Once, the idea of turning 30 filled Tyra Randle with dread.
It seemed so old, an age that marked an ending, rather than a beginning. But now, as that November day draws near, Randle is ready to celebrate.
“I’m just happy to be here,” she says.
In January 2020, Randle was shot eight times by her ex-partner. Lying on the bed, desperately hoping help would arrive soon, her mind could not process what had happened to her body—all she could think about were her children, two-month-old Karter and 11-year-old A’Niah. She prayed that she would not die and leave them alone.
A few days later, Randle woke up in an intensive care unit and realized she had survived—and that she was paralyzed.
“I had a lot of emotions,” she says. “I was crying. I was like, ‘How am I going to do this?’ But I also had to be grateful. I had asked God to save me. And I was still here, and able to be with my kids.”
Every day, Randle forced herself to focus on what she could control. Her biggest fears stemmed from an inability to imagine what life looked like with a T11-T12 injury. She couldn’t conjure the future, but as a longtime certified nursing assistant with experience in rehabilitation units, Randle knew the work she did in the present would matter dearly.
“I was very, very determined,” she says. “I knew the most progress happens in the first 12-18 months, so I would go hard, doing all three hours of my therapy. I wanted to show my kids, especially my daughter, that no matter what, I was going to fight to do the best I could for them.”
With each new milestone—brushing her teeth, bathing herself—Randle felt stronger. Allowing herself to accept help for the tasks she could not yet do took more time.
“I had always been the helper and the strong friend,” she says. “To sit there and be vulnerable and have people help me was kind of hard. I just kept telling myself, ‘Tyra, all these people helping you now is just showing how much you have helped other people, and how much they love you back.’”
“The biggest challenge was when I left rehab,” she says. “I did not want to leave. I was terrified of getting out on my own in the real world, working and living and doing things. Really terrified.”

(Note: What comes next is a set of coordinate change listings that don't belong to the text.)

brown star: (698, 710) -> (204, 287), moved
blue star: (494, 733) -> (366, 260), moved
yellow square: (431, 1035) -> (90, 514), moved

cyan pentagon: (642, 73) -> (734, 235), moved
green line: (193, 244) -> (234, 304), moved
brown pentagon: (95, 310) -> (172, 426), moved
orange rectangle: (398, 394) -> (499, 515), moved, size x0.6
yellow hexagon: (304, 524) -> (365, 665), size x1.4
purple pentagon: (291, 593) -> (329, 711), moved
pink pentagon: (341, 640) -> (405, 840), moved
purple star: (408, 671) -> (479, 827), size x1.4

But Randle again thought about her children.
“They were constantly my main concern,” she says. “I knew I just had to get out there and be persistent and try not to be scared.”
She moved home but resisted the temptation to simply stay in her apartment. She took trips to Target and Walmart, using the wide aisles to practice moving through the world in her wheelchair. She visited the mall with Karter strapped across her lap and maneuvered through crowded school gymnasiums to watch A’Niah play volleyball.

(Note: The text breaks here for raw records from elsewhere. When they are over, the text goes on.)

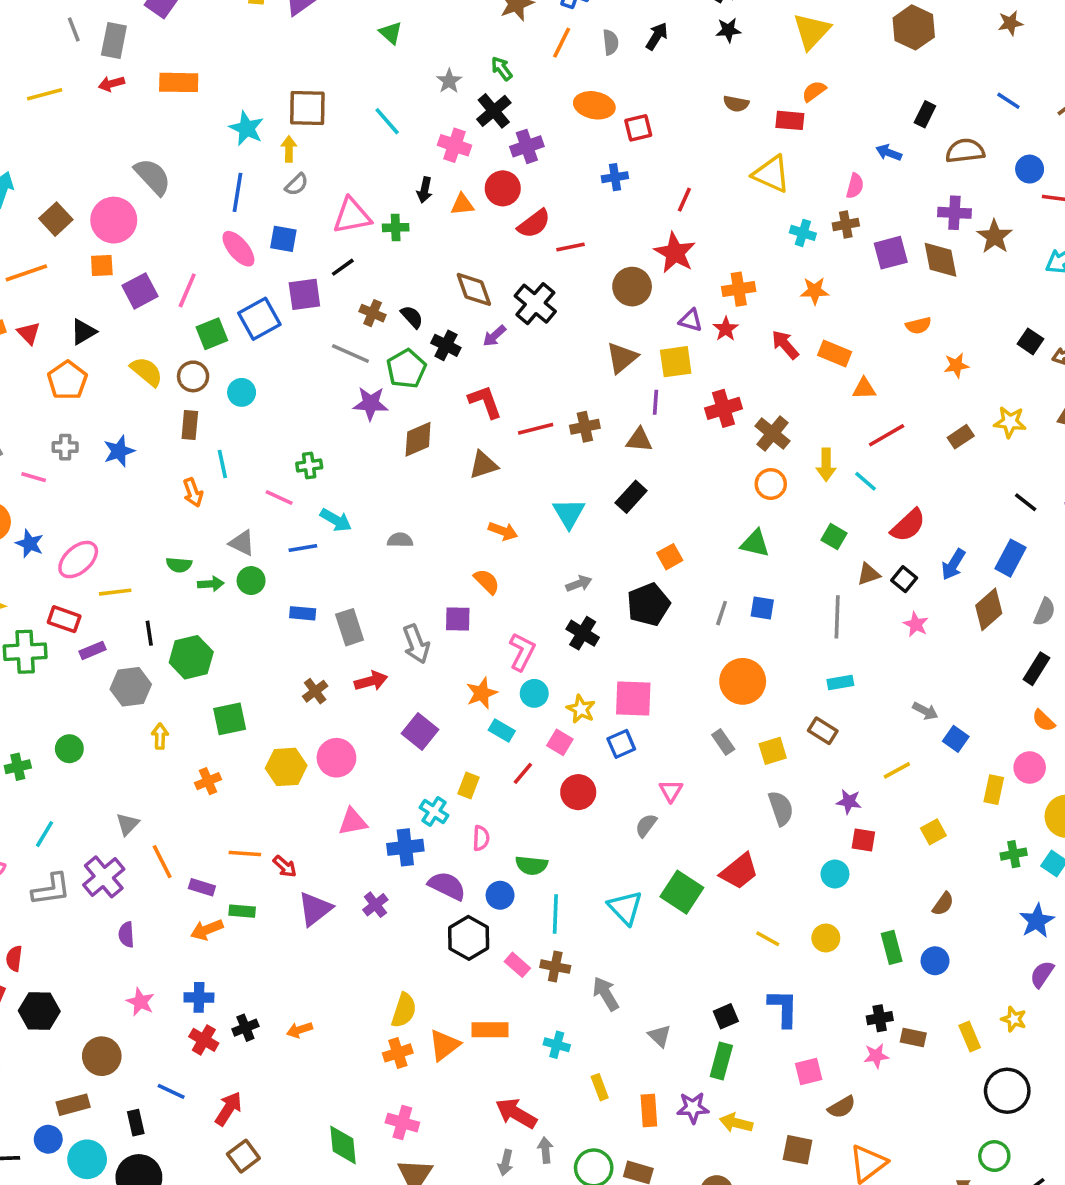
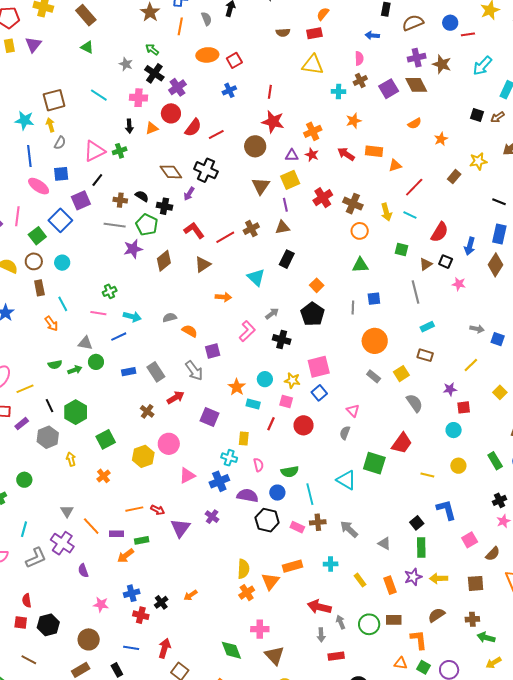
orange semicircle: (487, 581) -> (190, 331), moved
pink L-shape: (522, 652) -> (247, 331), moved, turned 35

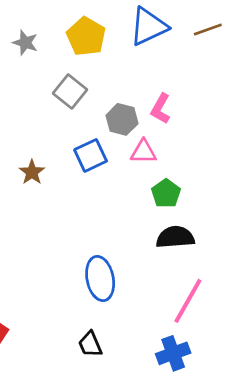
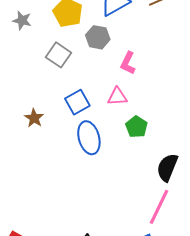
gray hexagon: (122, 119) -> (98, 37), moved
black semicircle: (175, 237) -> (167, 167), moved, turned -60
blue ellipse: (100, 279) -> (89, 138), moved

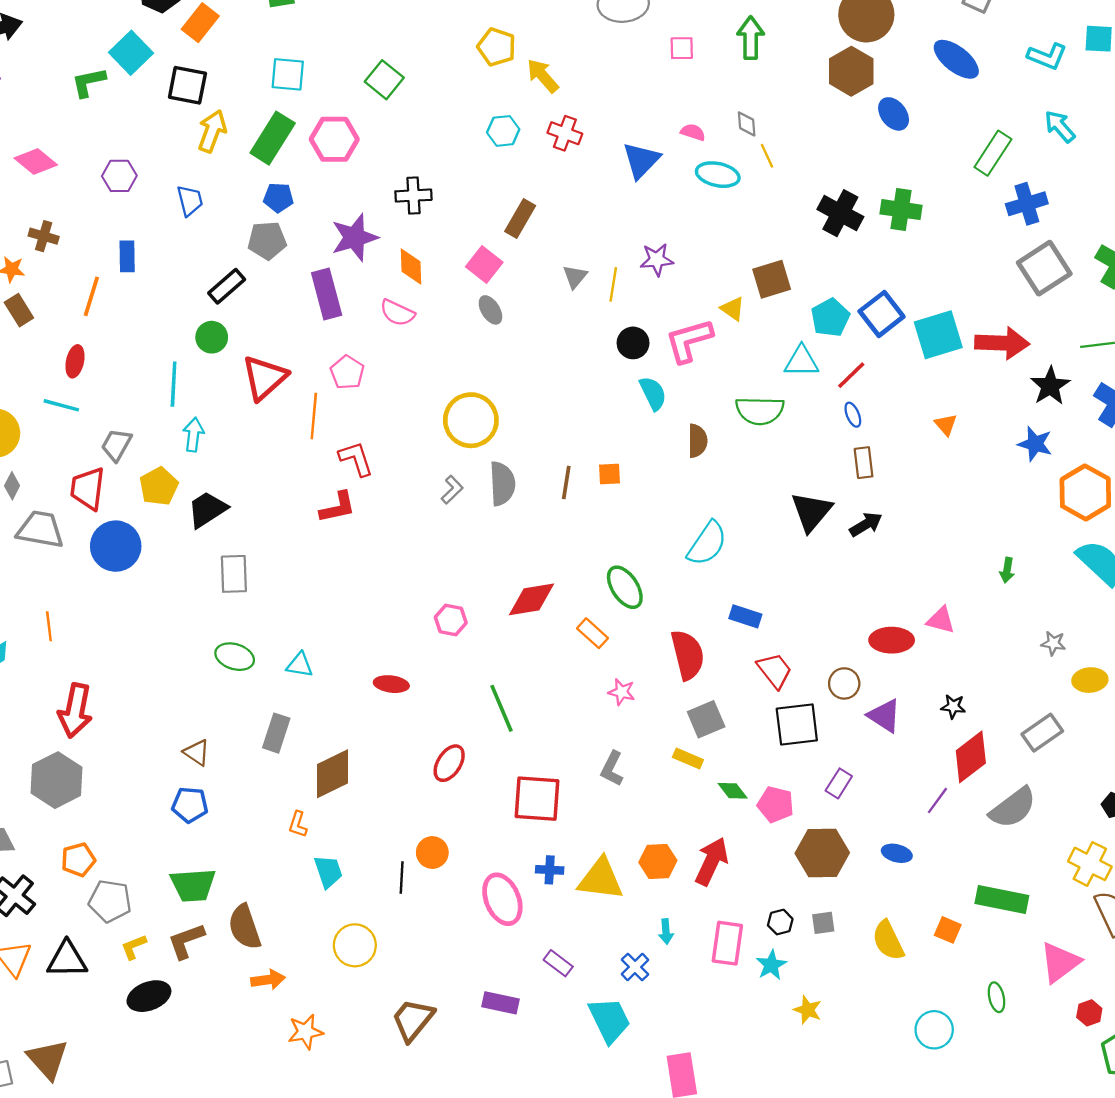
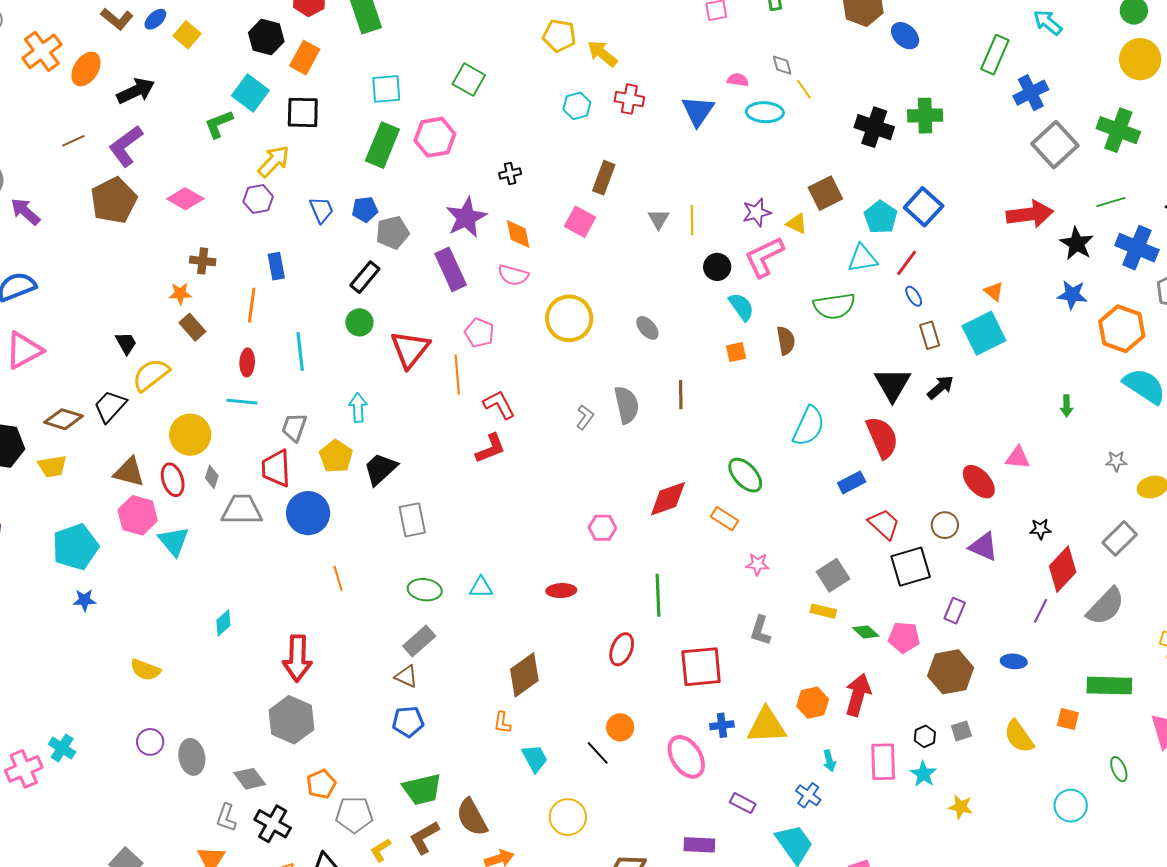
yellow arrow: (212, 131) -> (274, 161), moved, turned 33
black cross: (413, 196) -> (510, 174), size x0.7
blue pentagon: (278, 198) -> (365, 209), moved
purple star: (657, 260) -> (757, 213), moved
gray ellipse: (490, 310) -> (647, 328), moved
cyan square: (938, 335) -> (984, 333), moved
cyan line: (174, 384) -> (300, 351), moved
yellow circle: (471, 420) -> (569, 318), moved
orange square: (610, 474) -> (736, 352), moved
blue rectangle: (745, 616) -> (852, 482), turned -36
orange line: (49, 626) -> (338, 578), moved
red ellipse: (892, 640) -> (979, 482), turned 57
red semicircle: (688, 655) -> (882, 437), moved
green line: (501, 708) -> (658, 595), turned 30
gray rectangle: (276, 733) -> (419, 641), moved, turned 40
black line: (402, 878) -> (598, 753), turned -36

And she returned to work, not as a nursing assistant but as a floating secretary at the hospital. As with every new effort after the injury, Randle was initially nervous. But as she began helping with the hospital’s COVID unit and serving as an extra set of hands for the nurses, she felt her old sense of self bubble up.
“When the nurses need something, I’m there,” she says. “I’m a little shorter and on wheels, but it’s ok. I roll around and I help, and I’m like “’I got this.’”

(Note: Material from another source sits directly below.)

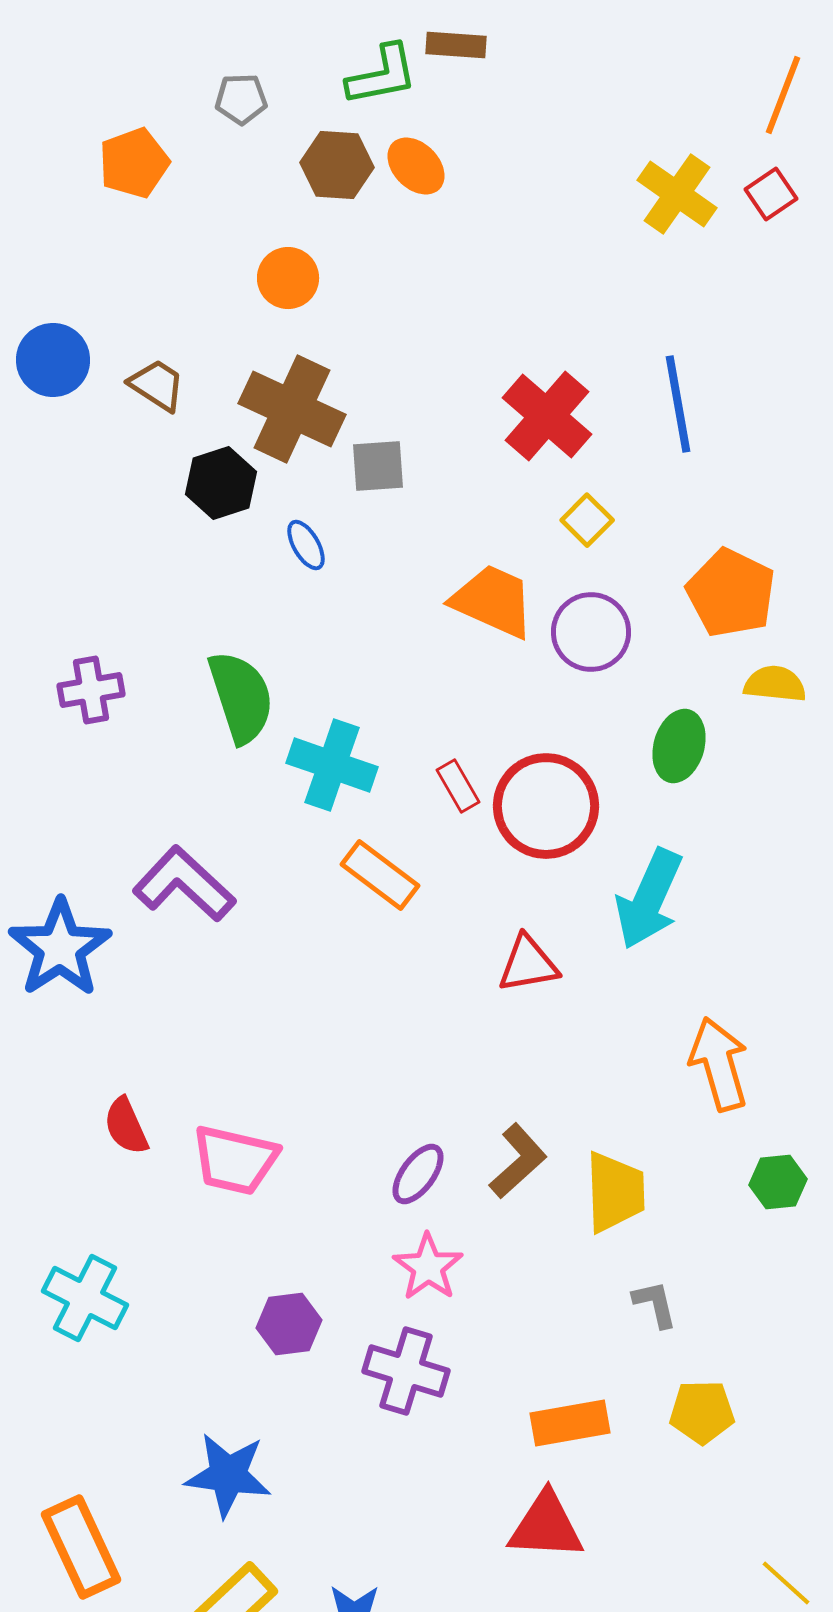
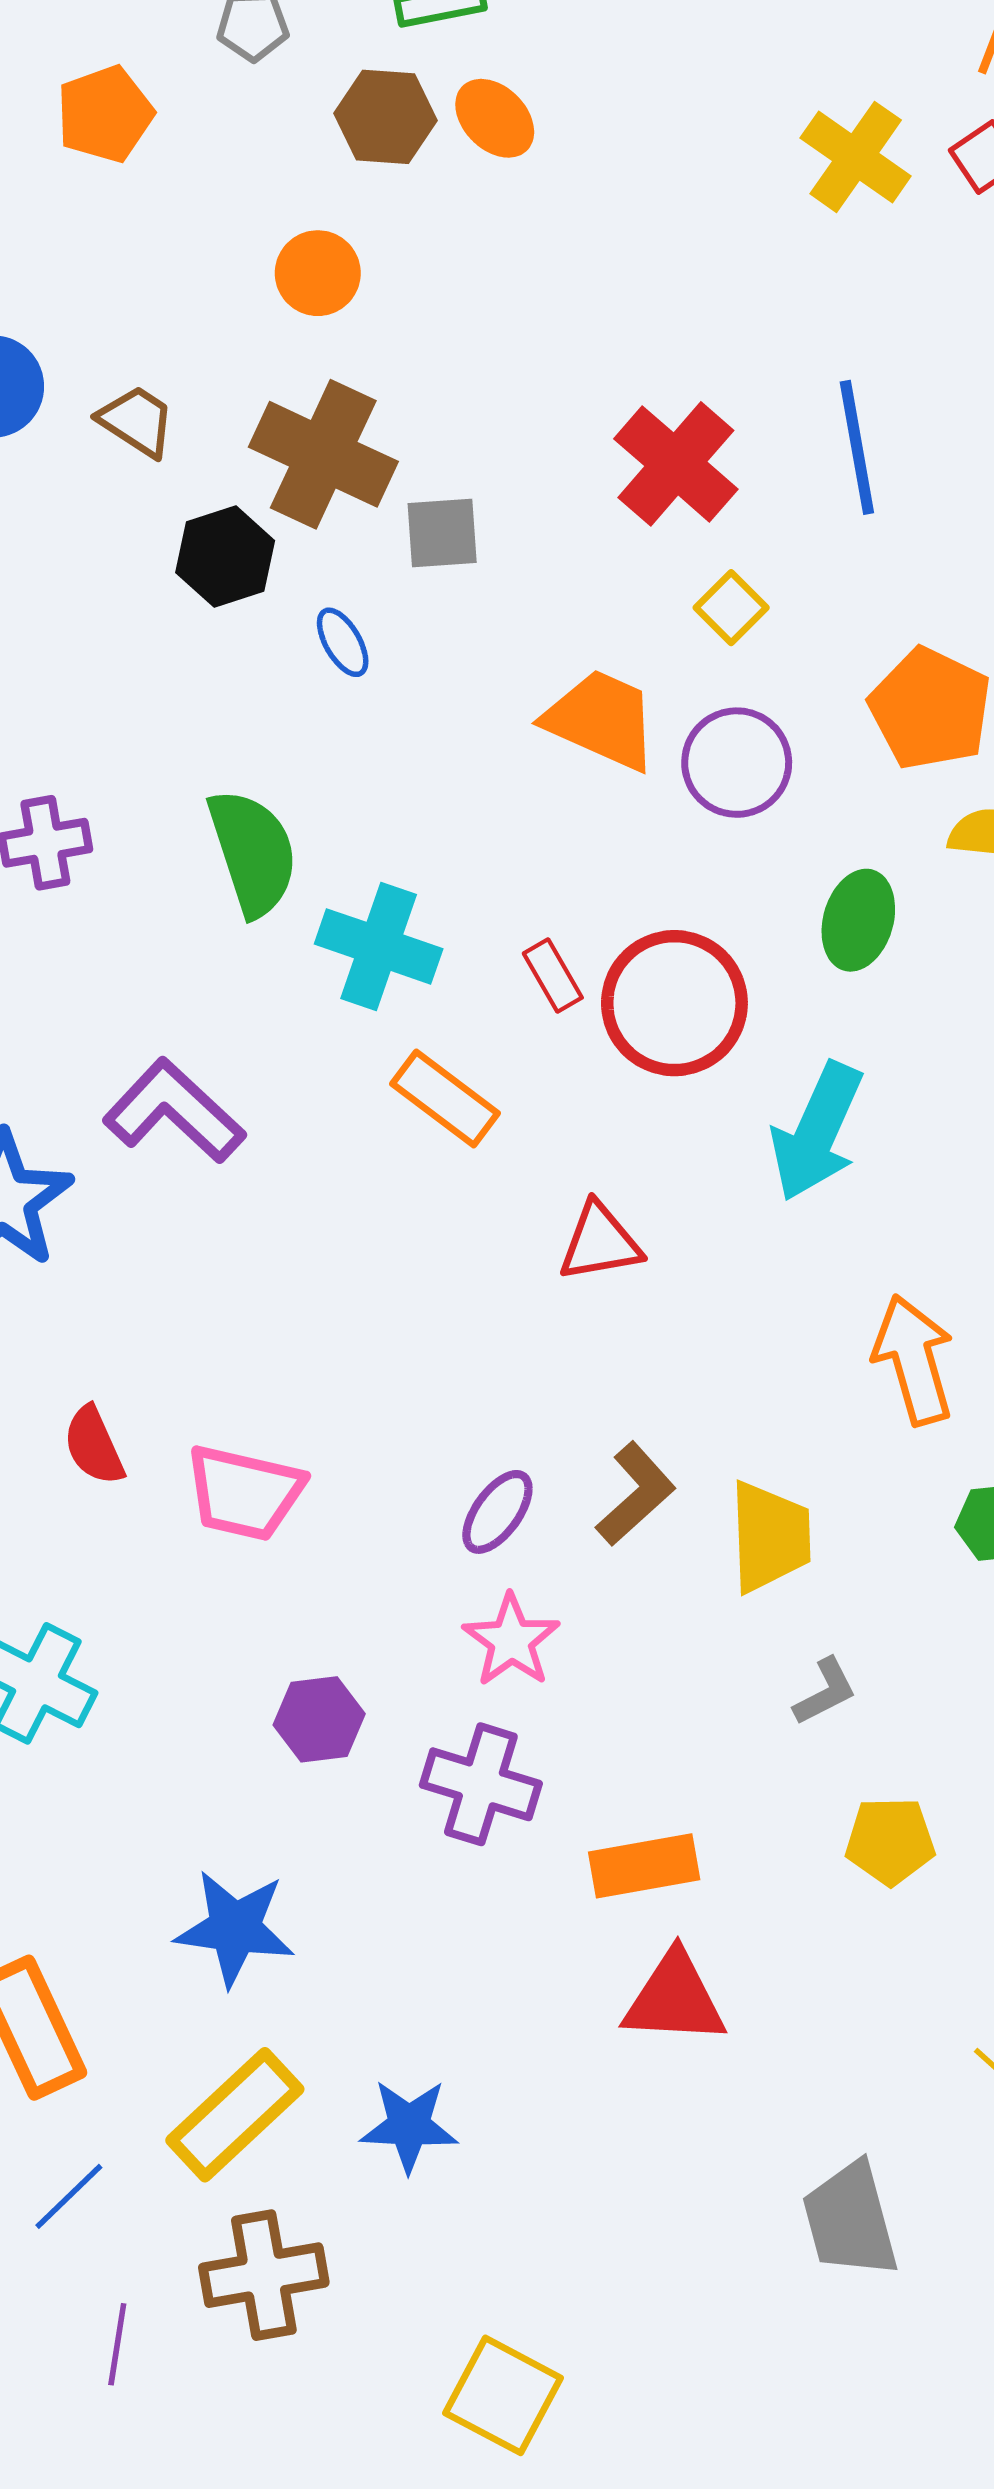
red triangle: (528, 964) -> (600, 1242), moved
gray L-shape: (655, 1304) -> (825, 1692), turned 76
orange rectangle: (570, 1423) -> (644, 1866), moved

Some challenges over the past year and a half have been harder to conquer. Randle’s apartment was not accessible, so she could not easily shower or fit with the wheelchair in the bathroom where she used to bathe Karter—a loss that has pierced her. But, after a long and frustrating search, she recently found a home that will accommodate the shape of her new life.
“I’ll probably cry when I give him that first bath,” she laughs. “It’s going to be ok.”
Randle reminds herself to be patient; she has learned that the emotional recovery from both the spinal cord injury and the violence that caused it is complicated. She struggles with anger, with being stared at, with the frustrations of navigating a frequently inaccessible world. She practices devotionals and listens to sermons when she feels sad. Therapy twice a week helps, too.